Truth-Telling Together
Wholeness does not mean perfection -
it means embracing brokenness as an integral part of life.
~ Parker Palmer
In a recent gathering of the Lynching Sites Project of Memphis (LSP), we said an official goodbye to a good friend. Mary and her husband Stephen are moving away very soon to embark on the next chapter of their common life. At the end of our gathering, each one of us took turns truth-telling, speaking to Mary about what she has truly meant to us. Then, she returned the favor. It was a deeply rich, meaningful, bittersweet time.

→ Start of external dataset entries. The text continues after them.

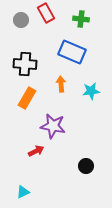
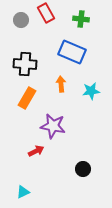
black circle: moved 3 px left, 3 px down
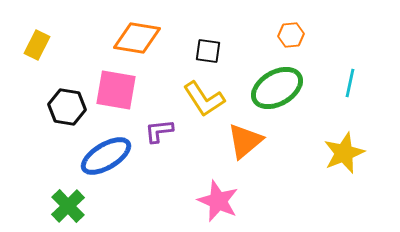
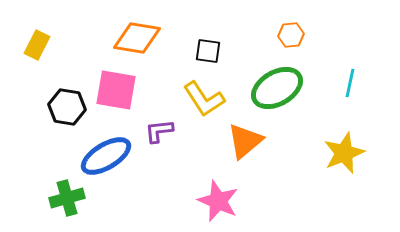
green cross: moved 1 px left, 8 px up; rotated 28 degrees clockwise
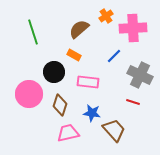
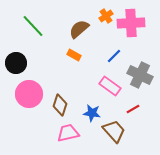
pink cross: moved 2 px left, 5 px up
green line: moved 6 px up; rotated 25 degrees counterclockwise
black circle: moved 38 px left, 9 px up
pink rectangle: moved 22 px right, 4 px down; rotated 30 degrees clockwise
red line: moved 7 px down; rotated 48 degrees counterclockwise
brown trapezoid: moved 1 px down
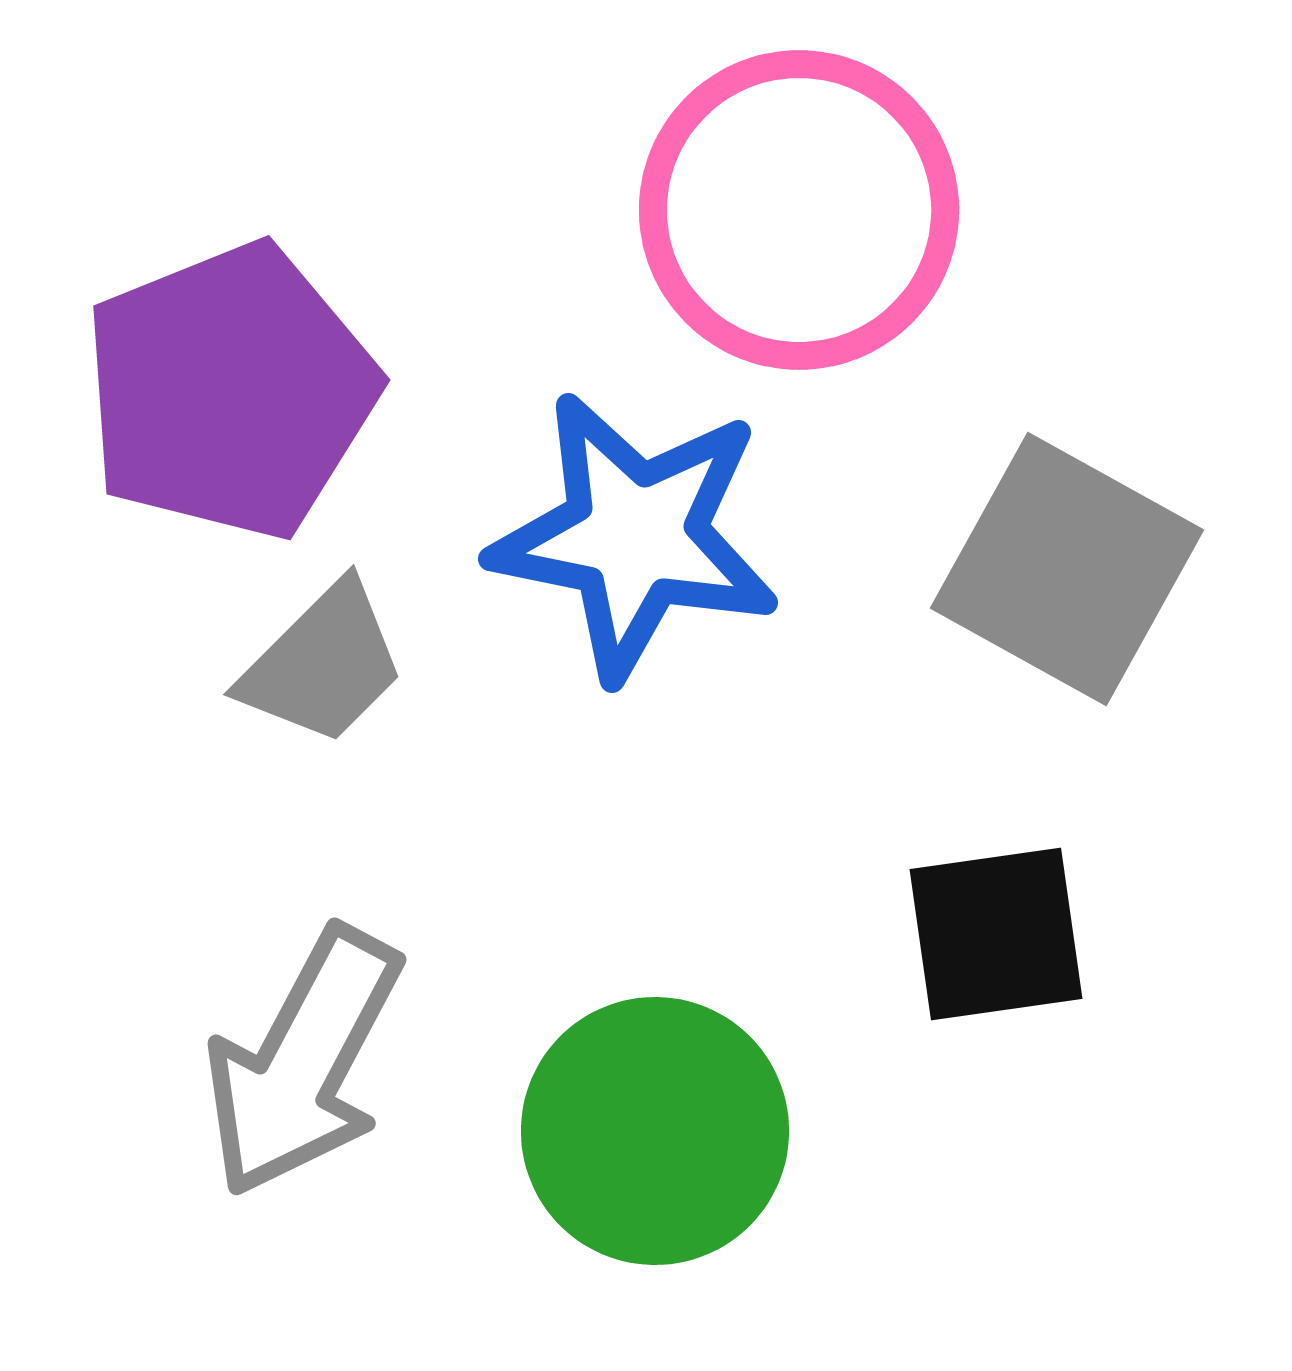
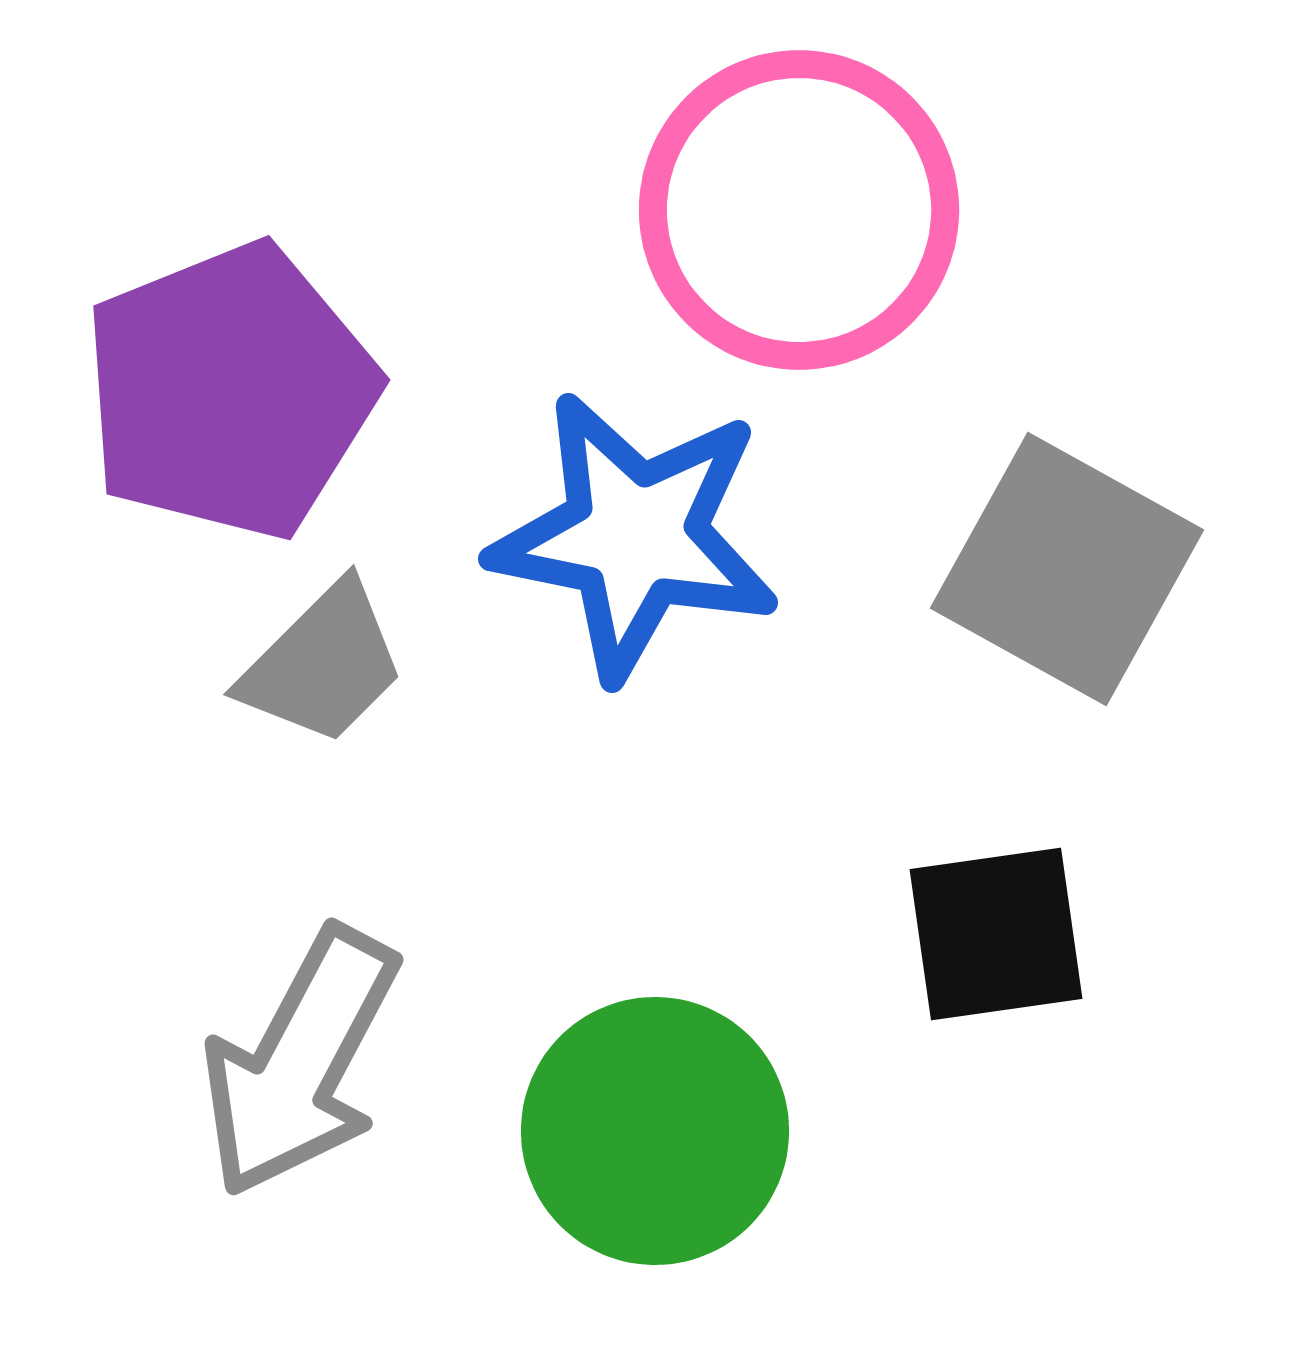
gray arrow: moved 3 px left
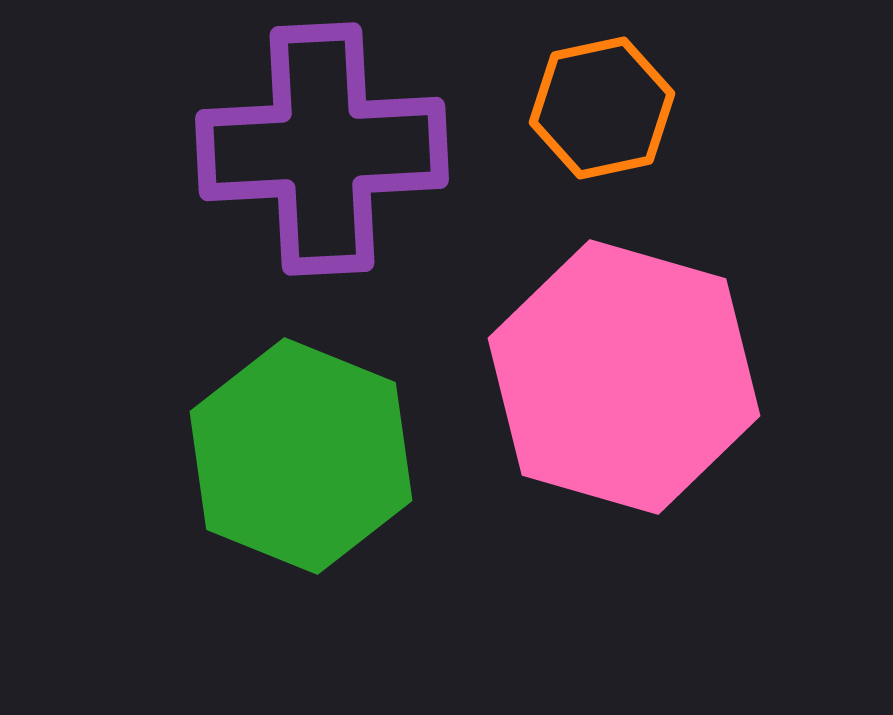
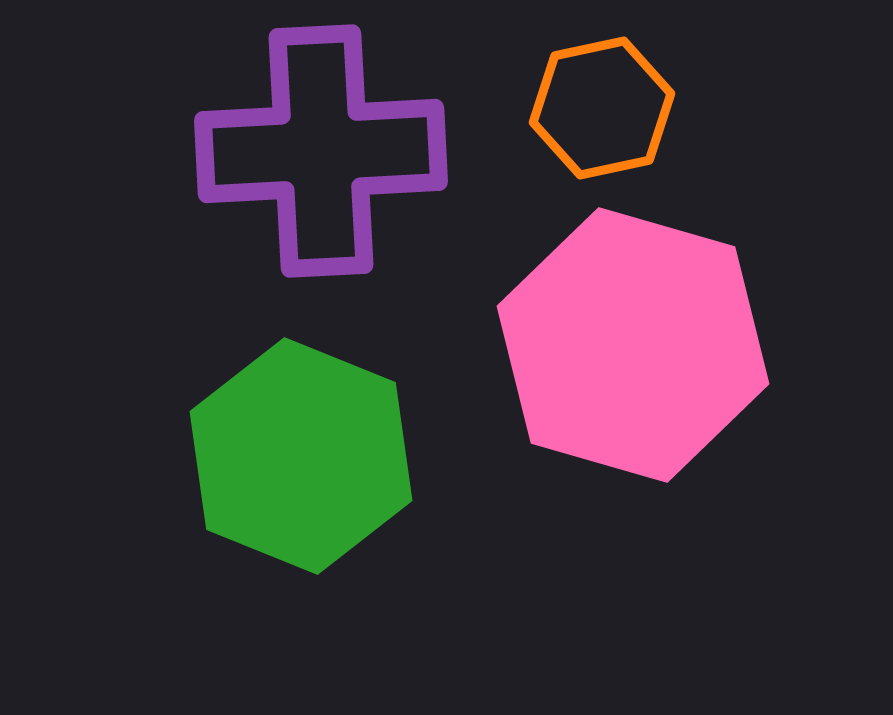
purple cross: moved 1 px left, 2 px down
pink hexagon: moved 9 px right, 32 px up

I spoke of Mary’s invitation to me when I left the LSP board to spend more time on “church work.” I’ve come to understand my ministry using a different definition of DEI: denominational, ecumenical, interfaith. One example is my experience with Sacred Ground, a denominational curriculum for racial healing and justice.
The Episcopal Church encourages us to share Sacred Ground in ecumenical settings. When Mary first heard about this curriculum, her strong invitation was: “Tom, you need to go and talk to the leaders at Idlewild Presbyterian church!”
In that invitation, Mary invited me to expand my vision, to dream bigger dreams (Joel 2:28, Acts 2:17). Three years later, I’m helping the Episcopal Church make Sacred Ground an even more ecumenical offering in Memphis. That offering is now part of a larger vision, a bigger dream for “my DEI,” thanks to Mary.
In Living Resistance: An Indigenous Vision for Seeking Wholeness Every Day, Kaitlin Curtice writes, “creating a vision is holy work, deep and strong work….It is cyclical and fluid….A vision lives and breathes; it is a way forward, a dream that is sure to come.” For me, visions and dreams are part of wholeness.
Wholeness also means embracing my brokenness, my imperfection. Yet I know I can only be whole some of the time. I need help with that. We who are part of this spiritual community called LSP move toward wholeness, time and again, whenever we dare to share some truth in our stories of brokenness and pain. Unlike Carly Simon’s song “Haven’t got time for the pain,” we make time - together.
Life without Mary always among us will indeed be painful. It will feel less whole. But Mary, always the teacher, keeps inviting us to see visions and dream dreams - larger visions, bigger dreams. May we listen to what she is saying to us. May we believe her, and, encouraged by one another, may we keep doing the hard, good work of truth-telling, healing, and justice we have been called to do - together.